Überzeugen die Rheinländer an den letzten beiden Spieltagen, kann der Interimscoach laut "Bild" auf Sport-Geschäftsführer Thomas Kessler als Fürsprecher zählen. Dem Medienbericht zufolge werden in den FC-Gremien aktuell aber ebenfalls andere Optionen abgewogen.
Die Boulevardzeitung hebt hierbei Christian Eichner hervor. Der 43-Jährige verlässt den Karlsruher SC im Sommer. Der ehemalige Köln-Profi soll bereits 2024 "heißer Kandidat" rund um den Traditionsklub gewesen sein.
Horst Steffen (ehemals Werder Bremen) wird angeblich ebenfalls rund um das Geißbockheim gehandelt. "Bild" nennt namentlich zudem noch Ex-Coach Steffen Baumgart (zuletzt bei Union Berlin) und Bo Henriksen (ehemals FSV Mainz 05). Konkrete Indizien gibt es bei dem Duo aber wohl ebenso wenig wie bei Dino Toppmöller (ehemals Eintracht Frankfurt) sowie Sandro Wagner (ehemals FC Augsburg), die der Boulevardzeitung zufolge bei manch einem Fans hoch im Kurs stehen.
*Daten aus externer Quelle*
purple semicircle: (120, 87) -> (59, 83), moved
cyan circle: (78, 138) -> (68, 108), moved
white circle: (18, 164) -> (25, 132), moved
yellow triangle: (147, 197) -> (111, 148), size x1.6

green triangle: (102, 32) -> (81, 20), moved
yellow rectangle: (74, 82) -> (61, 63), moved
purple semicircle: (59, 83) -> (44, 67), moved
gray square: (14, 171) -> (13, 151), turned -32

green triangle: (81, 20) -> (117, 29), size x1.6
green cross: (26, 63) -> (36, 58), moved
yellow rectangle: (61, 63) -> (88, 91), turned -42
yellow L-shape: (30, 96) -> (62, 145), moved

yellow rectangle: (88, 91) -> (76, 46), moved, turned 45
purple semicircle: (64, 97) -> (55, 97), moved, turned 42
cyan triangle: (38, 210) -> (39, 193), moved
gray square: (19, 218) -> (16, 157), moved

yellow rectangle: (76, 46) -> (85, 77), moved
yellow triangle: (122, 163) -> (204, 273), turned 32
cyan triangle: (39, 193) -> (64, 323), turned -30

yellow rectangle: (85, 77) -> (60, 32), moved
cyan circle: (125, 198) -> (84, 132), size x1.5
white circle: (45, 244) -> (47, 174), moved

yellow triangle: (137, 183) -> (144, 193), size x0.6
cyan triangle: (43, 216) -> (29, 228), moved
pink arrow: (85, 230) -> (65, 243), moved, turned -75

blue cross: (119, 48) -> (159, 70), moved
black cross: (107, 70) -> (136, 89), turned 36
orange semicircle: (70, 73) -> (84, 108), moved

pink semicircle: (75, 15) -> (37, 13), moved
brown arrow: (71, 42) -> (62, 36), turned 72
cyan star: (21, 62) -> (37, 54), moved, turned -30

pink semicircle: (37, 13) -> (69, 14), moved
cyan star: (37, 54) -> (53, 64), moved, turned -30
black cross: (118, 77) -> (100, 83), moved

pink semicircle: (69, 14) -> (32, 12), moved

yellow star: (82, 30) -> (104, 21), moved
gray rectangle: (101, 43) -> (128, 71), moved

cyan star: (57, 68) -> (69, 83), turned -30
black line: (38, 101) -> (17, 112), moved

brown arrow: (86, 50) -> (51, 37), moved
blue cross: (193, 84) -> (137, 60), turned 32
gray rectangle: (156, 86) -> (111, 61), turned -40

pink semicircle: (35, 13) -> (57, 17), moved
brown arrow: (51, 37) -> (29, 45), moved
Wie entscheidet sich der 1. FC Köln?
Ohnehin will der 1. FC Köln erst einmal die verbleibenden Saisonspiele unter Wagners Regie abwarten.
"Wir wollen unsere Ziele erreichen, danach setzen wir uns hin, machen einen Strich drunter und bewerten die Saison ganz in Ruhe. Dann werden wir natürlich auch mit René über die Themen sprechen", hatte sich Sport-Geschäftsführer Kessler nach dem jüngsten 2:2 bei Union Berlin am Samstag gegenüber "Sky" geäußert.
Wagner hatte im März von Lukas Kwasniok übernommen, zuvor arbeitete er als Assistent unter seinem Vorgänger. Der 1. FC Köln holte unter dem 37-Jährigen bislang einen Sieg und drei Unentschieden. Demgegenüber steht eine Niederlage.